L’analisi. Quel pasticciaccio in Sardegna che ha già spento il fuoco (di paglia) giallo-rosso
Quel pasticciaccio brutto di viale Trento, 69. A Cagliari. Dove i magistrati del Collegio regionale di garanzia elettorale della Corte d’Appello del capoluogo sardo hanno riconosciuto che Todde Alessandra, eletta Presidente della Regione Sardegna il 17 giugno 2024, non ha depositato dichiarazione di spesa e né di rendicontazione conformi alla legge. Non solo. Perché risulta che la stessa Todde non ha neanche nominato il mandatario, la nomina del quale deve ritenersi obbligatoria ai sensi della nazionale e regionale. Non risulta altresì essere stato aperto un conto corrente esclusivamente dedicato alla raccolta dei fondi elettorali, tanto meno l’asseverazione e la sottoscrizione del rendiconto da parte del mandatario e men che meno i nominativi dei soggetti che hanno erogato i finanziamenti per la campagna elettorale dalla lista dei movimenti bancari. Insomma, un bel pasticcio, che porta dritto dritto alla decadenza dalla carica del candidato eletto, la Todde appunto, e la trasmissione del provvedimento al presidente del Consiglio regionale per la procedura di competenza.

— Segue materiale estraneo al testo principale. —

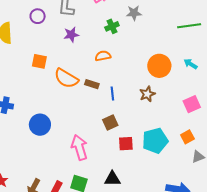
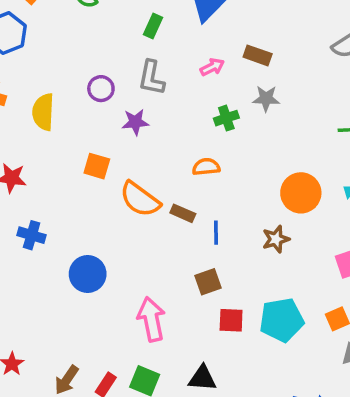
purple star: (71, 35) -> (135, 122), moved

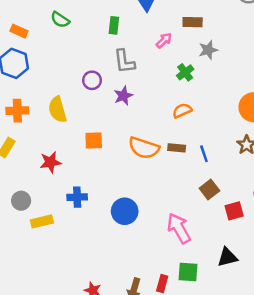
orange square: (97, 166) -> (94, 140), moved

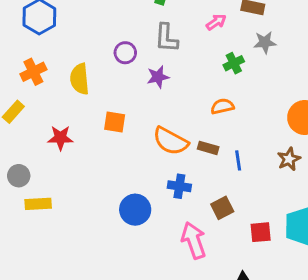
orange cross: (17, 111) -> (33, 72), turned -35
brown square: (209, 189) -> (222, 208), moved
blue cross: (77, 197) -> (179, 186), moved

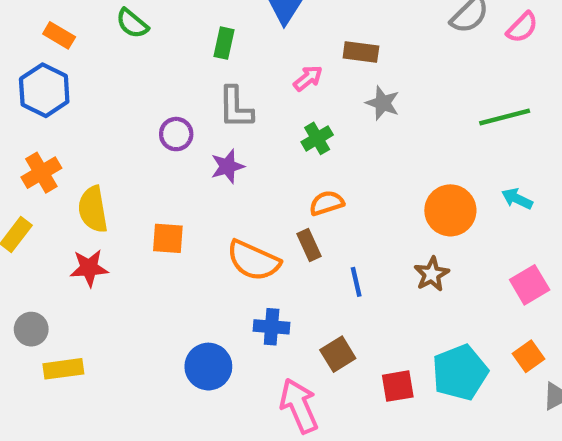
gray star: (265, 42) -> (383, 103), turned 30
green cross: (234, 63) -> (317, 138), moved
yellow semicircle: (80, 79) -> (93, 209), moved
brown rectangle: (208, 148) -> (309, 245), moved, turned 54

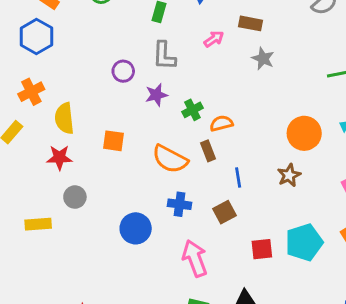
green cross: (317, 138) -> (192, 110), moved
gray circle: (31, 329) -> (75, 197), moved
brown square: (338, 354) -> (225, 212), moved

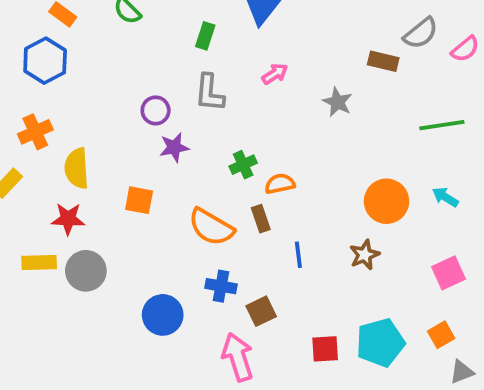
brown rectangle: (250, 23) -> (383, 61), moved
purple star: (156, 95) -> (174, 147), moved
gray circle: (75, 197) -> (86, 271), size x1.4
brown square: (225, 212) -> (261, 311), moved
yellow rectangle: (38, 224) -> (39, 262), moved

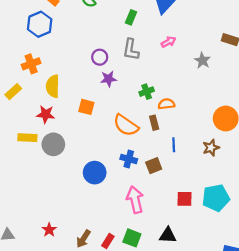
brown square: (261, 311) -> (154, 166), moved

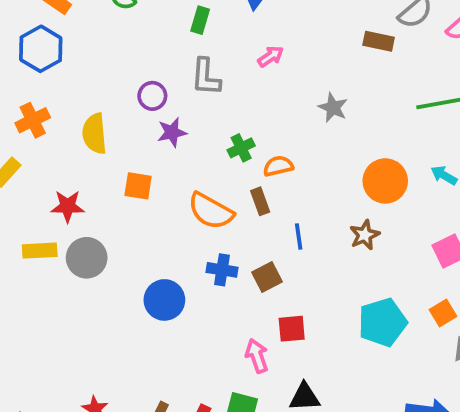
gray star: (202, 60) -> (333, 108), moved
yellow semicircle: (53, 86) -> (95, 134), moved
red square: (185, 199) -> (292, 329), moved
pink arrow: (135, 200) -> (257, 356), moved, size x0.7

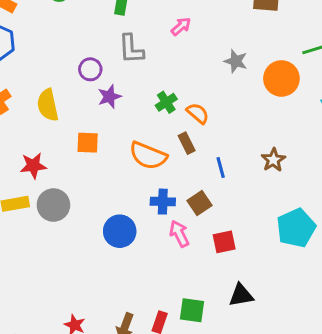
orange semicircle: (278, 166) -> (198, 113), turned 60
orange circle: (385, 181) -> (281, 78), moved
pink arrow: (257, 356) -> (179, 234), moved

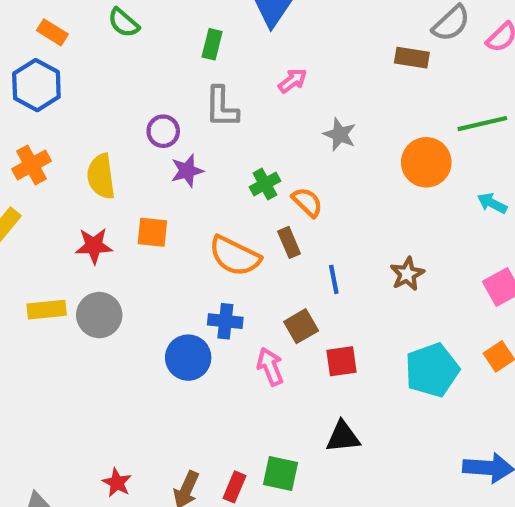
gray star: (236, 61) -> (340, 134), moved
red star: (33, 166) -> (94, 246), moved
blue cross: (163, 202) -> (225, 321), moved
red square: (224, 242) -> (342, 361), moved
black triangle: (241, 295) -> (343, 437), moved

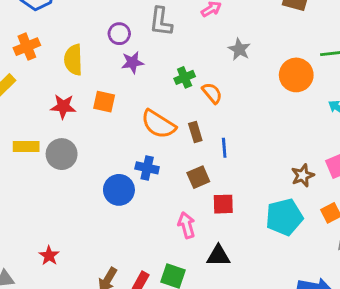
brown rectangle: (289, 242) -> (195, 132), moved
brown star: (407, 274) -> (303, 175), moved
pink arrow: (270, 367) -> (187, 225), moved
red star: (117, 483) -> (49, 256), moved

E qui bisogna essere molto chiari. Perché l’organo legislativo regionale non ha il potere di rigettare la decisione di piazza della Repubblica, ma deve semplicemente darne comunicazione ed esecuzione. Certamente, la diretta interessata ha già preannunciato che intende proseguire nel suo mandato e impugnare la decisione, ma il dado è tratto e la conseguenza una sola. Con la decadenza del Presidente della Regione decadono tutti i consiglieri e si torna a nuove elezioni. È quindi tempo di carte bollate, interpretazioni di parte e chiamate di terzi a dare opinioni più o meno obiettive. Per allungare la permanenza sulla poltrona più alta di viale Trento.
Dall’altra parte, nelle fila del centrodestra, è arrivato il momento tanto inaspettato quanto propizio di serrare le fila e prepararsi ad un nuovo confronto elettorale che è molto probabile arriverà già entro l’anno. Chi sa. È, in ogni caso, il tempo di marciare ancora di più uniti, senza divisioni, approfittando dello sbandamento che questa vicenda sta producendo in campo avverso. A cominciare dagli scranni del Pd dove a suo tempo, solo sei mesi fa, si era esultato al successo grillino, paradosso dei paradossi, ed ora incombe il silenzio. Perché quando non si sa cosa dire è meglio tacere. Importante allora che il centrodestra si faccia trovare unito, individuando un candidato forte che abbia sia il consenso del popolo che il pieno sostegno degli amici. Che qualcuno sul territorio avrebbe già individuato in Michele Cossa da Sestu, campione di preferenze – ben oltre 36.000 – nello schieramento guidato da Giorgia Meloni alle ultime elezioni europee e che ha portato all’Italia la prima legge di iniziativa popolare sulla insularità in Costituzione. Senza neanche essere eletto in Parlamento.